On Decomposability of Virtual Artin Groups
Federica Gavazzi
TL;DR
The paper tackles the decomposability of virtual Artin groups VA[Γ] and their kernel KVA[Γ], proving indecomposability for all irreducible cases. It develops a framework based on ∞-connected Coxeter graphs, parabolic and colored Artin subgroups, and Bass–Serre theory to connect indecomposability of A[Γ] and CA[Γ] to that of VA[Γ] and KVA[Γ], including infinite-rank scenarios via direct limits. A key step is identifying KVA[Γ] with A[Ĝamma], where Ĝamma is ∞-connected, which yields KVA[Γ] indecomposable; the centralizer Z_{VA[Γ]}(KVA[Γ]) is shown to be trivial, enabling a robust indecomposability argument for VA[Γ] across center scenarios.

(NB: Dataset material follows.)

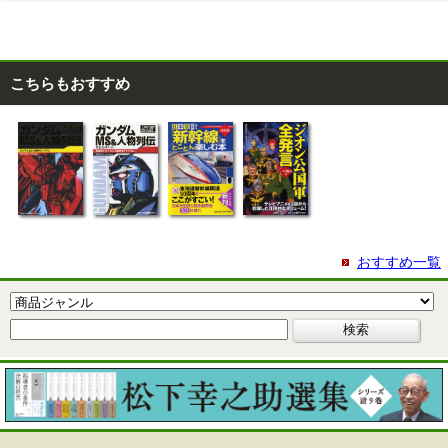
こちらもおすすめ
おすすめ一覧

Consequently, the Remak decomposition of VA[Γ] aligns with the decomposition of Γ into irreducible components, and automorphisms of VA[Γ] effectively reduce to automorphisms of its irreducible factors, up to finite permutations; this provides a practical route to understand Aut(VA[Γ]). In particular, the virtual braid groups VB_n are indecomposable, and the automorphism structure of VA[Γ] collapses to that of its irreducible constituents, guiding future analyses of VA[Γ] automorphisms.
Abstract
A group is called decomposable if it can be expressed as a direct product of two proper subgroups, and indecomposable otherwise. This paper explores the decomposability of virtual Artin groups, which were introduced by Bellingeri, Paris, and Thiel as a generalization of classical Artin groups within the framework of virtual braid theory. We establish that for any connected Coxeter graph Γ, the associated virtual Artin group VA[Γ] is indecomposable. Specifically, virtual braid groups are indecomposable. As a consequence of the indecomposability result, we deduce that studying the automorphism group of a virtual Artin group reduces to analyzing the automorphism groups of its irreducible components.